Bagnasco cita i morti di Torino e accusa i politici di «limitarsi a parole e a provvedimenti che nascono evasivi». Cita lo scandalo-monnezza e oltre a fustigare la malavita denuncia la «latitanza amministrativa, il palleggiamento di responsabilità, l’ignavia delle istituzioni». E poi, «parziale» è stato il bonus del governo per gli incapienti, «limitato» l’aiuto fiscale alle famiglie numerose, insufficiente la politica in tema di sicurezza: «Bisogna mettere economicamente le forze dell’ordine nella condizione di agire».
«Il Paese - scandisce il presidente della Cei - si presenta sempre più sfilacciato, frammentato, al punto da apparire ridotto a coriandoli», una nazione sfiduciata.
È il totale rovesciamento della linea di sostegno alla stabilità, assicurata dal cardinale Segretario di Stato Bertone prima di Natale.
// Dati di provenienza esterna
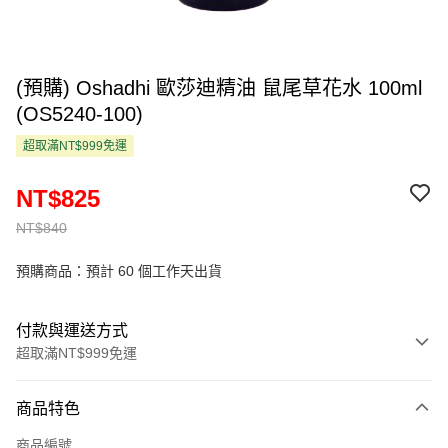
(預購) Oshadhi 歐莎迪精油 鼠尾草花水 100ml
(OS5240-100)
超取滿NT$999免運
NT$825
NT$840
預購商品：預計 60 個工作天出貨
付款與運送方式
超取滿NT$999免運
付款方式
商品特色
信用卡一次付款
商品編號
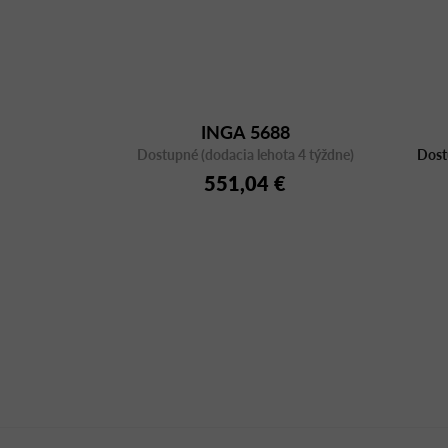
INGA 5688
Dostupné (dodacia lehota 4 týždne)
Dost
551,04 €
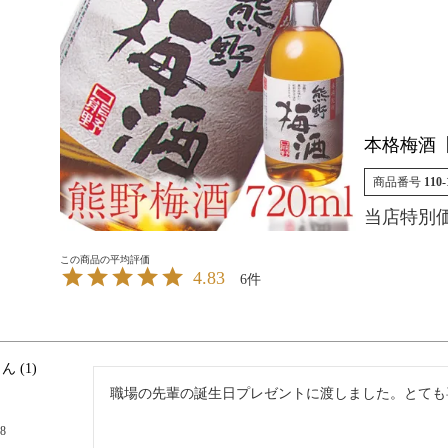
本格梅酒
商品番号
110-
当店特別
4.83
6
1
職場の先輩の誕生日プレゼントに渡しました。とても
18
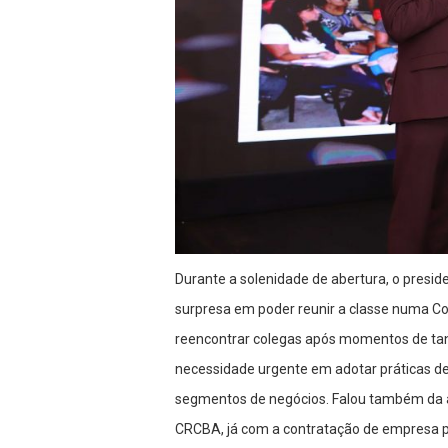
Durante a solenidade de abertura, o preside
surpresa em poder reunir a classe numa C
reencontrar colegas após momentos de tan
necessidade urgente em adotar práticas de
segmentos de negócios. Falou também da al
CRCBA, já com a contratação de empresa p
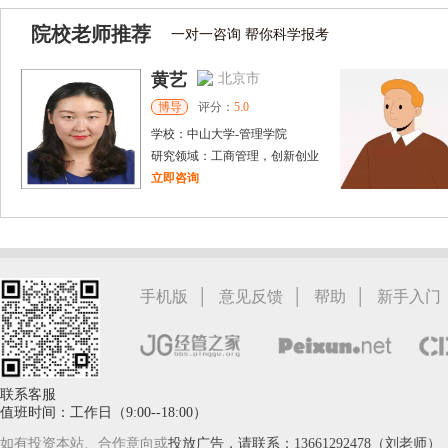
院校老师推荐
一对一咨询 帮你科学报考
黄艺
北京市
博导
评分：
5.0
学校：
中山大学
-
管理学院
研究领域：
工商管理，创新创业
立即咨询
戴稳胜
北京市
博导
评分：
1.0
学校：
中国人民大学
-
财政金融学院
研究领域：
风险管理、保险精算、人民币国际化
|
|
|
手机版
意见反馈
帮助
新手入门
立即咨询
联系客服
值班时间：工作日（9:00--18:00）
如有投资本站、合作意向或
投放广告，请联系：13661292478（刘老师）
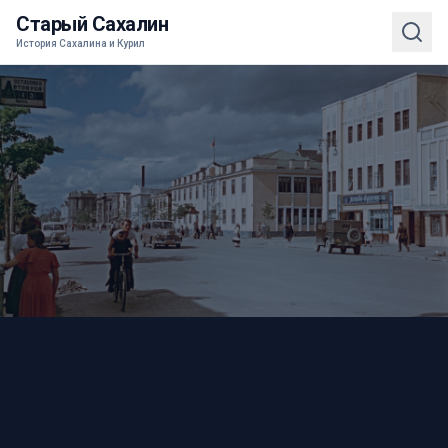
Старый Сахалин
История Сахалина и Курил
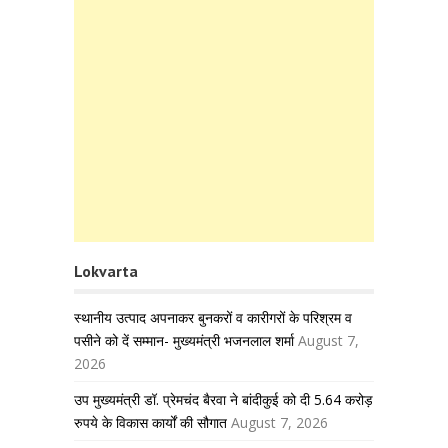
Lokvarta
स्थानीय उत्पाद अपनाकर बुनकरों व कारीगरों के परिश्रम व
पसीने को दें सम्मान- मुख्यमंत्री भजनलाल शर्मा
August 7,
2026
उप मुख्यमंत्री डॉ. प्रेमचंद बैरवा ने बांदीकुई को दी 5.64 करोड़
रुपये के विकास कार्यों की सौगात
August 7, 2026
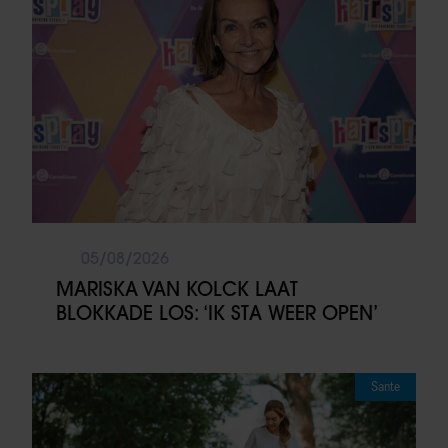
05/08/2026
MARISKA VAN KOLCK LAAT
BLOKKADE LOS: ‘IK STA WEER OPEN’
Sante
E l’aggressività dell’elenco di ciò che i legislatori italiani non possono o devono fare trasmette l’impressione che la gerarchia ecclesiastica, informata in anticipo della mossa di Mastella, voglia approfittare della crisi per dettare in termini ultimativi la propria agenda.
Bagnasco dichiara che la Chiesa non cerca egemonia né ha «intenzionalità bellica», ma le condizioni che detta sono di ferro. La Chiesa sostiene la famiglia fondata sul matrimonio tra uomo e donna e «si oppone alla regolamentazione per legge delle coppie di fatto». Si «oppone» anche all’introduzione di registri che surrogano lo stato civile. Afferma la propria «contrarietà» all’introduzione del concetto di "gender", cioè all’equiparazione tra tendenze sessuali e differenze di sesso, razza ed età. Attacca la «logica relativistica» delle organizzazioni internazionali (in cui evidentemente la rappresentanza italiana dovrebbe schierarsi con il Vaticano). Chiede la revisione della 194: il termine impiegato è «aggiornamento di qualche punto della legge» sull’aborto. E chiede - perché esigere soldi è sempre segno di potere - che i fondi previsti dalla legge per consultori, «magari accresciuti da apporti delle Regioni», siano dati «in dotazione trasparente» anche ai centri di aiuto alla vita.
La campagna di Giuliano Ferrara, che agita per l’interruzione di gravidanza l’accusa di «puro omicidio» - strumento di colpevolizzazione delle donne già nel referendum del 1981 - è benedetta con tutti i crismi dalla Cei. «Come non essere grati», esclama Bagnasco, a chi (Ferrara) ha lanciato il dibattito?
A futura memoria, monito al governo che verrà e al parlamento che legifera, il presidente della Cei ribadisce che le norme giuridiche devono rifarsi necessariamente alla «legge morale naturale» come Benedetto XVI proclama. E a qualsiasi coalizione si candidi a governare il cardinale rammenta: contro le «leggi inique» vale il «voto di coscienza» al servizio della politica «buona», che all’occorrenza «può e deve diventare una scelta trasversale rispetto agli schieramenti». E qui il porporato leva il dito. È un metodo, scandisce, «invocabile in ogni legislatura».
Ma la gerarchia ecclesiastica deve stare attenta. Nel sondaggio Eurispes - sulla fiducia degli italiani nelle istituzioni - la Chiesa crolla per la prima volta al 49 per cento con una perdita di dieci punti rispetto all’anno scorso, quando era già calata di altri sei punti a paragone con il 2006. A metà dell’Italia la linea della Chiesa attuale non piace.